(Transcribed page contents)
== Segment start ==
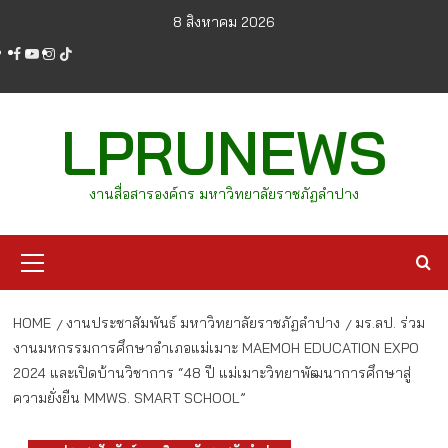
Skip
8 สิงหาคม 2026
to
facebook
youtube
instagram
tiktok
content
LPRUNEWS
งานสื่อสารองค์กร มหาวิทยาลัยราชภัฏลำปาง
Primary
Menu
HOME
งานประชาสัมพันธ์ มหาวิทยาลัยราชภัฏลำปาง
มร.ลป. ร่วม
งานมหกรรมการศึกษาอำเภอแม่เมาะ MAEMOH EDUCATION EXPO
2024 และเปิดบ้านวิชาการ “48 ปี แม่เมาะวิทยาพัฒนาการศึกษาสู่
ความยั่งยืน MMWS. SMART SCHOOL”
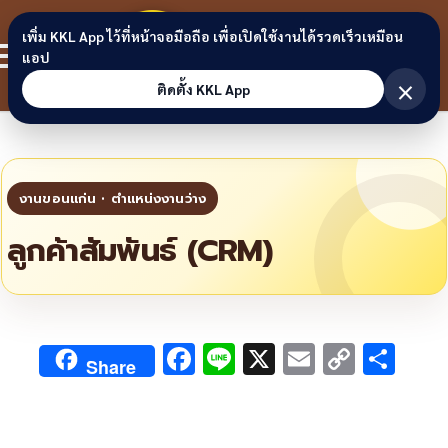
Skip to content
ขอนแก่น
เพิ่ม KKL App ไว้ที่หน้าจอมือถือ เพื่อเปิดใช้งานได้รวดเร็วเหมือน
สมาชิก
แอป
ลิงก์
×
ติดตั้ง KKL App
ลูกค้าสัมพันธ์ (CRM)
F
Li
X
E
C
S
Share
ac
n
m
o
h
e
e
ai
py
ar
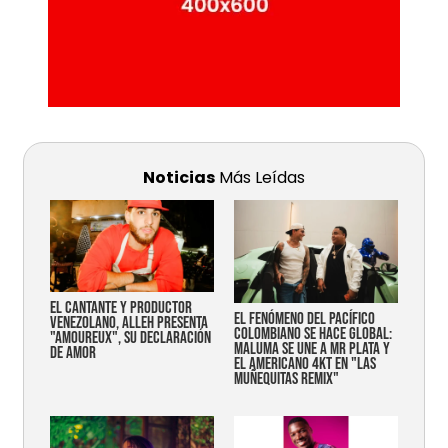
Noticias
Más Leídas
EL CANTANTE Y PRODUCTOR
EL FENÓMENO DEL PACÍFICO
VENEZOLANO, ALLEH PRESENTA
COLOMBIANO SE HACE GLOBAL:
"AMOUREUX", SU DECLARACIÓN
MALUMA SE UNE A MR PLATA Y
DE AMOR
EL AMERICANO 4KT EN "LAS
MUÑEQUITAS REMIX"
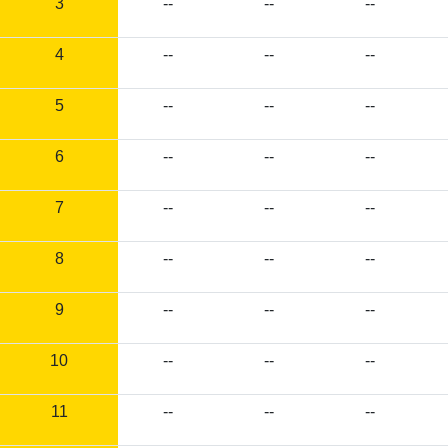
3
--
--
--
4
--
--
--
5
--
--
--
6
--
--
--
7
--
--
--
8
--
--
--
9
--
--
--
10
--
--
--
11
--
--
--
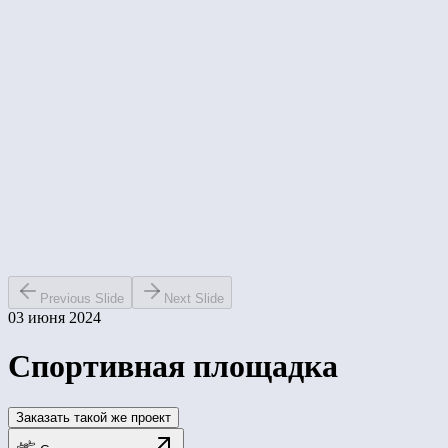
Previous Slide
Next Slide
03 июня 2024
Спортивная площадка
Заказать такой же проект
== Segment end ==
> [About this exercise]: Write out each record exactly as shown, but not its pictures.

> [Task answer]:
Skip
8 สิงหาคม 2026
to
facebook
youtube
instagram
tiktok
content
LPRUNEWS
งานสื่อสารองค์กร มหาวิทยาลัยราชภัฏลำปาง
Primary
Menu
HOME
งานประชาสัมพันธ์ มหาวิทยาลัยราชภัฏลำปาง
มร.ลป. ร่วม
งานมหกรรมการศึกษาอำเภอแม่เมาะ MAEMOH EDUCATION EXPO
2024 และเปิดบ้านวิชาการ “48 ปี แม่เมาะวิทยาพัฒนาการศึกษาสู่
ความยั่งยืน MMWS. SMART SCHOOL”
Skip to content
ขอนแก่น
เพิ่ม KKL App ไว้ที่หน้าจอมือถือ เพื่อเปิดใช้งานได้รวดเร็วเหมือน
สมาชิก
แอป
ลิงก์
×
ติดตั้ง KKL App
ลูกค้าสัมพันธ์ (CRM)
F
Li
X
E
C
S
Share
ac
n
m
o
h
e
e
ai
py
ar
Noticias
Más Leídas
EL CANTANTE Y PRODUCTOR
EL FENÓMENO DEL PACÍFICO
VENEZOLANO, ALLEH PRESENTA
COLOMBIANO SE HACE GLOBAL:
"AMOUREUX", SU DECLARACIÓN
MALUMA SE UNE A MR PLATA Y
DE AMOR
EL AMERICANO 4KT EN "LAS
MUÑEQUITAS REMIX"
3
--
--
--
4
--
--
--
5
--
--
--
6
--
--
--
7
--
--
--
8
--
--
--
9
--
--
--
10
--
--
--
11
--
--
--
Previous Slide
Next Slide
03 июня 2024
Спортивная площадка
Заказать такой же проект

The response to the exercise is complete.